All as raunchy and erotic as the other.
Queensland-based performance collective, The Good Room, developed the concept to adapt to COVID-19 times and, it must be said, it's unlike anything I've ever experience.
It was simultaneously impressive, dirty and bizarre.
While it felt like I'd unknowingly signed up to an X-rated phone service, Cut or Uncut by Benjamin Law (the story I was entertained by) was a nod to how the pandemic has impacted those who crave connection.
After the main character, Josh, was dumped for being a slob, he did some soul searching and cleaned up his act.
As soon as he was the man he wanted to be, physically and mentally, lockdown happened and, living alone, he missed the human touch.
So, when restrictions eased and he booked himself in to get a much-needed haircut, he was quite literally overwhelmed by the touch of his barber.
It was slightly heavier content than I was prepared for on a Wednesday night. Perhaps a light comedy, inspirational speech or motivational story would've done the trick.
But it was fun, light and a bit of fantasy and I'm sure there would be some people who would've lapped it up. Content aside, I welcome and encourage the concept as a new way of delivering theatre. A performance you can enjoy at home, in your PJs, eating dinner and lasts 20 minutes, is one I can get on board with.
It might be something we all have to get on board with as social distancing and restrictions in theatres continues.
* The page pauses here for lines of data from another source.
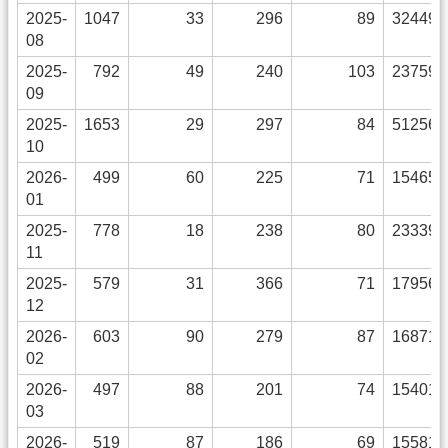
2025-
1047
33
296
89
32449
08
2025-
792
49
240
103
23759
09
2025-
1653
29
297
84
51256
10
2026-
499
60
225
71
15465
01
2025-
778
18
238
80
23339
11
2025-
579
31
366
71
17956
12
2026-
603
90
279
87
16871
02
2026-
497
88
201
74
15401
03
2026-
519
87
186
69
15581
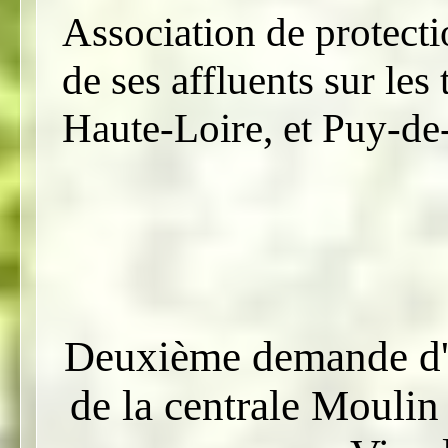
Association de protecti
de ses affluents sur les
Haute-Loire, et Puy-d
Deuxième demande d'
de la centrale Moulin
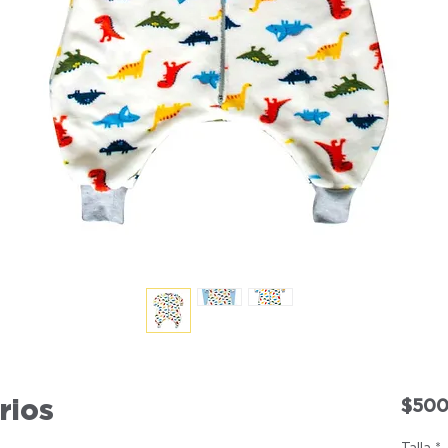
rios
$500
Talla
*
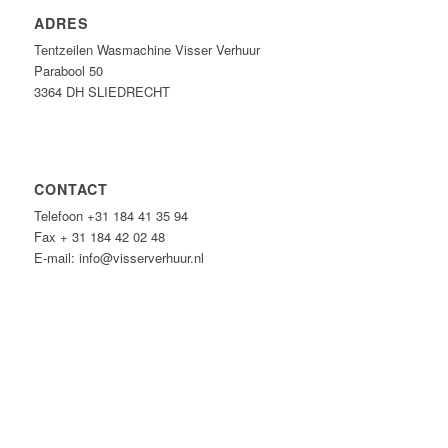
ADRES
Tentzeilen Wasmachine Visser Verhuur
Parabool 50
3364 DH SLIEDRECHT
CONTACT
Telefoon +31 184 41 35 94
Fax + 31 184 42 02 48
E-mail: info@visserverhuur.nl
We could see more shows take on the phone-call concept to adapt to changing times.
You're still getting a shared experiencing, knowing there are others who received this call at the same time, and albeit from different homes, you're tuned in to the same bizarre story.
Although I must admit, it's much harder to switch off and focus when you're not told to switch off your phone and enjoy the show.
In between the heavy breathing and surprise oral sex in the barber's chair, my friend was texting me memes of Seal as a seal.